Sushi, Sushi, Sushi! At least in this part of Texas I feel like it has been the hot new food trend of the last couple of years. Everyone is buzzing about it. Sushi bars are opening left and right! Now I am a meat and potatoes kind of girl. The idea of eating raw fish kinda makes me queasy. However, much to my dismay, my friends and sister continually begged me to eat sushi with them, citing different types that weren’t raw and didn’t have “weird” ingredients. This was putting me in a bind. It was either learn how to love sushi or sit home on Friday nights with my burger. But I must admit that I have sorta caught on. I mean, I like rice. And avocado. And anything deep fried. Cream Cheese? Jalapenos? Bring it on… I mean, deconstructed, sushi is a little like Mexican food. Siracha sauce is simply smoothed out salsa, right? (I like Mexican food!)

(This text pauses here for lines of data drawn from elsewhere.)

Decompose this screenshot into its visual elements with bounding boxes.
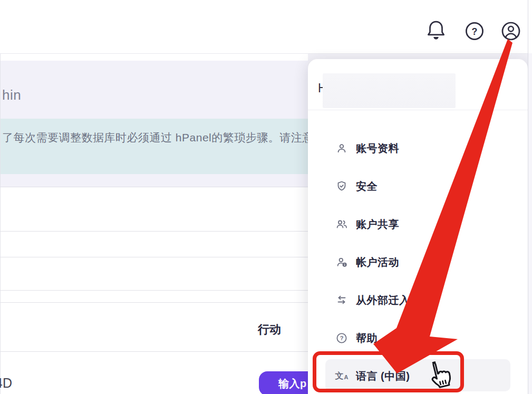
account-name-blur-patch	[323, 73, 456, 108]
table-row-divider	[1, 257, 308, 257]
profile-icon	[501, 21, 521, 42]
table-row-divider	[1, 302, 308, 303]
table-row-divider	[1, 290, 308, 291]
swap-arrows-icon	[335, 294, 348, 306]
svg-text:?: ?	[340, 335, 344, 341]
svg-text:?: ?	[472, 26, 478, 37]
table-row-divider	[1, 231, 308, 232]
table-action-column-header: 行动	[258, 322, 281, 338]
shield-check-icon	[335, 180, 348, 193]
menu-item-label: 安全	[356, 179, 378, 194]
menu-item-migrate-website[interactable]: 从外部迁入网站	[327, 283, 509, 317]
menu-item-account-info[interactable]: 账号资料	[327, 131, 509, 165]
menu-item-label: 帐户活动	[356, 255, 399, 270]
screen: hin 了每次需要调整数据库时必须通过 hPanel的繁琐步骤。请注意， 行动 …	[0, 0, 532, 394]
people-icon	[335, 218, 348, 230]
menu-item-label: 账号资料	[356, 141, 399, 156]
person-activity-icon	[335, 256, 348, 268]
account-dropdown-menu: H 账号资料 安全	[308, 59, 528, 394]
menu-item-language[interactable]: 文A 语言 (中国)	[327, 359, 509, 393]
menu-item-label: 语言 (中国)	[356, 369, 410, 383]
info-banner-text: 了每次需要调整数据库时必须通过 hPanel的繁琐步骤。请注意，	[2, 130, 325, 145]
menu-item-help[interactable]: ? 帮助	[327, 321, 509, 355]
menu-item-security[interactable]: 安全	[327, 169, 509, 203]
bell-icon	[426, 19, 446, 43]
menu-divider	[308, 110, 528, 110]
person-icon	[335, 142, 348, 155]
table-row-divider	[1, 351, 308, 352]
database-name-fragment: 4D	[0, 376, 12, 391]
help-button[interactable]: ?	[465, 19, 485, 43]
account-profile-button[interactable]	[501, 19, 521, 43]
menu-item-account-sharing[interactable]: 账户共享	[327, 207, 509, 241]
menu-item-label: 从外部迁入网站	[356, 293, 432, 307]
question-circle-icon: ?	[335, 332, 348, 344]
page-title-fragment: hin	[2, 87, 21, 103]
menu-item-label: 账户共享	[356, 217, 399, 232]
window-edge-strip	[528, 53, 532, 394]
top-header-bar: ?	[0, 0, 532, 53]
help-circle-icon: ?	[465, 21, 485, 42]
translate-icon: 文A	[335, 370, 348, 382]
menu-item-account-activity[interactable]: 帐户活动	[327, 245, 509, 279]
page-content: hin 了每次需要调整数据库时必须通过 hPanel的繁琐步骤。请注意， 行动 …	[0, 53, 308, 394]
info-banner: 了每次需要调整数据库时必须通过 hPanel的繁琐步骤。请注意，	[1, 119, 308, 174]
menu-item-label: 帮助	[356, 331, 378, 345]
table-header-strip	[1, 174, 308, 187]
page-hero-section	[1, 61, 308, 119]
notifications-button[interactable]	[426, 19, 446, 43]
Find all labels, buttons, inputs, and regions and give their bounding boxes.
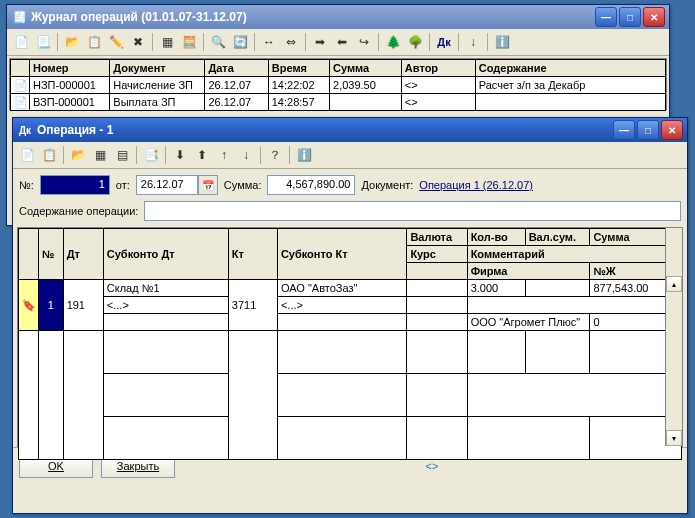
postings-grid[interactable]: № Дт Субконто Дт Кт Субконто Кт Валюта К… bbox=[17, 227, 683, 447]
h-firm[interactable]: Фирма bbox=[467, 263, 590, 280]
refresh-icon[interactable]: 🔄 bbox=[230, 32, 250, 52]
new-icon[interactable]: 📄 bbox=[11, 32, 31, 52]
cell-subdt3[interactable] bbox=[103, 314, 228, 331]
h-qty[interactable]: Кол-во bbox=[467, 229, 525, 246]
h-subkt[interactable]: Субконто Кт bbox=[277, 229, 406, 280]
col-time[interactable]: Время bbox=[268, 60, 329, 77]
close-button[interactable]: ✕ bbox=[661, 120, 683, 140]
operation-toolbar: 📄 📋 📂 ▦ ▤ 📑 ⬇ ⬆ ↑ ↓ ？ ℹ️ bbox=[13, 142, 687, 169]
post-icon[interactable]: ➡ bbox=[310, 32, 330, 52]
grid1-icon[interactable]: ▦ bbox=[90, 145, 110, 165]
grid2-icon[interactable]: ▤ bbox=[112, 145, 132, 165]
col-num[interactable]: Номер bbox=[30, 60, 110, 77]
tree-icon[interactable]: 🌲 bbox=[383, 32, 403, 52]
vertical-scrollbar[interactable]: ▴ ▾ bbox=[665, 228, 682, 446]
cell-qty[interactable]: 3.000 bbox=[467, 280, 525, 297]
h-n[interactable]: № bbox=[39, 229, 64, 280]
help-icon[interactable]: ℹ️ bbox=[294, 145, 314, 165]
empty-row[interactable] bbox=[19, 331, 682, 374]
maximize-button[interactable]: □ bbox=[619, 7, 641, 27]
new-row-icon[interactable]: 📄 bbox=[17, 145, 37, 165]
journal-grid[interactable]: Номер Документ Дата Время Сумма Автор Со… bbox=[9, 58, 667, 110]
whatsthis-icon[interactable]: ？ bbox=[265, 145, 285, 165]
h-valsum[interactable]: Вал.сум. bbox=[525, 229, 590, 246]
minimize-button[interactable]: — bbox=[613, 120, 635, 140]
cell-comment[interactable] bbox=[467, 297, 681, 314]
operation-titlebar[interactable]: Дк Операция - 1 — □ ✕ bbox=[13, 118, 687, 142]
cell-blank2[interactable] bbox=[407, 314, 467, 331]
dk-title-icon: Дк bbox=[17, 122, 33, 138]
unpost-icon[interactable]: ⬅ bbox=[332, 32, 352, 52]
close-button[interactable]: ✕ bbox=[643, 7, 665, 27]
mark-icon[interactable]: ↪ bbox=[354, 32, 374, 52]
col-sum[interactable]: Сумма bbox=[330, 60, 402, 77]
posting-row[interactable]: ООО "Агромет Плюс" 0 bbox=[19, 314, 682, 331]
cell-subdt2[interactable]: <...> bbox=[103, 297, 228, 314]
empty-row[interactable] bbox=[19, 417, 682, 460]
col-author[interactable]: Автор bbox=[401, 60, 475, 77]
table-row[interactable]: 📄 ВЗП-000001 Выплата ЗП 26.12.07 14:28:5… bbox=[11, 94, 666, 111]
cell-subkt2[interactable]: <...> bbox=[277, 297, 406, 314]
num-field[interactable]: 1 bbox=[40, 175, 110, 195]
col-doc[interactable]: Документ bbox=[110, 60, 205, 77]
h-cur[interactable]: Валюта bbox=[407, 229, 467, 246]
up-icon[interactable]: ↑ bbox=[214, 145, 234, 165]
new-line-icon[interactable]: 📃 bbox=[33, 32, 53, 52]
search-icon[interactable]: 🔍 bbox=[208, 32, 228, 52]
cell-cur[interactable] bbox=[407, 280, 467, 297]
minimize-button[interactable]: — bbox=[595, 7, 617, 27]
nav-arrows-icon[interactable]: <> bbox=[426, 460, 439, 472]
cell-course[interactable] bbox=[407, 297, 467, 314]
delete-icon[interactable]: ✖ bbox=[128, 32, 148, 52]
open-icon[interactable]: 📂 bbox=[68, 145, 88, 165]
help-icon[interactable]: ℹ️ bbox=[492, 32, 512, 52]
scroll-up-icon[interactable]: ▴ bbox=[666, 276, 682, 292]
h-subdt[interactable]: Субконто Дт bbox=[103, 229, 228, 280]
down-icon[interactable]: ↓ bbox=[463, 32, 483, 52]
tree2-icon[interactable]: 🌳 bbox=[405, 32, 425, 52]
calendar-icon[interactable]: 📅 bbox=[198, 175, 218, 195]
maximize-button[interactable]: □ bbox=[637, 120, 659, 140]
cell-subdt1[interactable]: Склад №1 bbox=[103, 280, 228, 297]
sum-field[interactable]: 4,567,890.00 bbox=[267, 175, 355, 195]
edit-icon[interactable]: ✏️ bbox=[106, 32, 126, 52]
cell-subkt1[interactable]: ОАО "АвтоЗаз" bbox=[277, 280, 406, 297]
filter-icon[interactable]: 🧮 bbox=[179, 32, 199, 52]
cell-doc: Начисление ЗП bbox=[110, 77, 205, 94]
h-kt[interactable]: Кт bbox=[228, 229, 277, 280]
journal-titlebar[interactable]: 🧾 Журнал операций (01.01.07-31.12.07) — … bbox=[7, 5, 669, 29]
scroll-down-icon[interactable]: ▾ bbox=[666, 430, 682, 446]
col-icon bbox=[11, 60, 30, 77]
width-icon[interactable]: ↔ bbox=[259, 32, 279, 52]
h-dt[interactable]: Дт bbox=[63, 229, 103, 280]
h-comment[interactable]: Комментарий bbox=[467, 246, 681, 263]
h-icon bbox=[19, 229, 39, 280]
cell-firm[interactable]: ООО "Агромет Плюс" bbox=[467, 314, 590, 331]
from-label: от: bbox=[116, 179, 130, 191]
table-row[interactable]: 📄 НЗП-000001 Начисление ЗП 26.12.07 14:2… bbox=[11, 77, 666, 94]
insert-icon[interactable]: ⬇ bbox=[170, 145, 190, 165]
cell-subkt3[interactable] bbox=[277, 314, 406, 331]
copy-icon[interactable]: 📑 bbox=[141, 145, 161, 165]
date-field[interactable]: 26.12.07 bbox=[136, 175, 198, 195]
cell-n[interactable]: 1 bbox=[39, 280, 64, 331]
remove-icon[interactable]: ⬆ bbox=[192, 145, 212, 165]
empty-row[interactable] bbox=[19, 374, 682, 417]
dk-icon[interactable]: Дк bbox=[434, 32, 454, 52]
down-icon[interactable]: ↓ bbox=[236, 145, 256, 165]
copy-icon[interactable]: 📋 bbox=[84, 32, 104, 52]
grid-icon[interactable]: ▦ bbox=[157, 32, 177, 52]
width2-icon[interactable]: ⇔ bbox=[281, 32, 301, 52]
posting-row[interactable]: <...> <...> bbox=[19, 297, 682, 314]
col-date[interactable]: Дата bbox=[205, 60, 268, 77]
content-field[interactable] bbox=[144, 201, 681, 221]
cell-kt[interactable]: 3711 bbox=[228, 280, 277, 331]
h-course[interactable]: Курс bbox=[407, 246, 467, 263]
open-icon[interactable]: 📂 bbox=[62, 32, 82, 52]
document-link[interactable]: Операция 1 (26.12.07) bbox=[419, 179, 533, 191]
cell-valsum[interactable] bbox=[525, 280, 590, 297]
template-icon[interactable]: 📋 bbox=[39, 145, 59, 165]
col-content[interactable]: Содержание bbox=[475, 60, 665, 77]
posting-row[interactable]: 🔖 1 191 Склад №1 3711 ОАО "АвтоЗаз" 3.00… bbox=[19, 280, 682, 297]
cell-dt[interactable]: 191 bbox=[63, 280, 103, 331]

Sushi aside, I have been trying this Spring to focus on healthy eating and whole foods. Coming up with tasty recipes that are healthy, easy and quick is a challenging process. As I was thinking through the blog recipe for this week, several of my friends were lamenting about trying to find a fish option to eat on Friday’s during Lent. Preferably, one that wasn’t fried or tired old tilapia. So a crazy idea occurred me. One that I knew I had to try… Sushi casserole!! LOL – sounds gross, hunh?! But think about it. It’s a great fish option! I chose to use a whole grain brown rice (made sticky with a little dash of rice vinegar), fresh avocados which provide heart healthy fats, and smoked salmon full of Omega 3 fatty acids and protein. A Philadelphia “un”roll. Now to master the chopsticks…
The recipe is simple.
1 package of smoked salmon
12 oz cream cheese, softened
2 whole avocadoes, sliced
- Cook your rice according to package directions (I used quick cooking brown rice) and let it cool.
- Add a dash of vinegar to your bowl of cooled rice and stir. Continue adding vinegar until the rice becomes “sticky”. It will hold together in small clumps.
- Lay parchment paper in a small casserole dish (I used an 11×7). Sprinkle the paper with sesame seeds.
- Press about 2 cups of the rice into a thin, flat layer covering the sesame seeds. (you can spray your hands with cooking spray to keep the rice from sticking to them)
- One more layer of cream cheese.
- Repeat the rice layer with the last 2 cups of rice. Sprinkle the top with sesame seeds.
- Put the casserole in the frig for 30 minutes to an hour to firm back up.
- When ready to serve, place a platter over the top and turn the casserole over. Remove the parchment. You can decorate the top of the sushi with siracha sauce or wasabi.
Note: You may not be able to use chopsticks since there is no seaweed holding the sides together. Since I don’t know how to use them very well any way, this just turned out to be a bonus! The sushi casserole turned out delicious and makes a great starter for almost any meal! Be creative with your fillings, too. You can get as wild as you’d like! Just be sure you use cream cheese or mayo to “hold it all together!”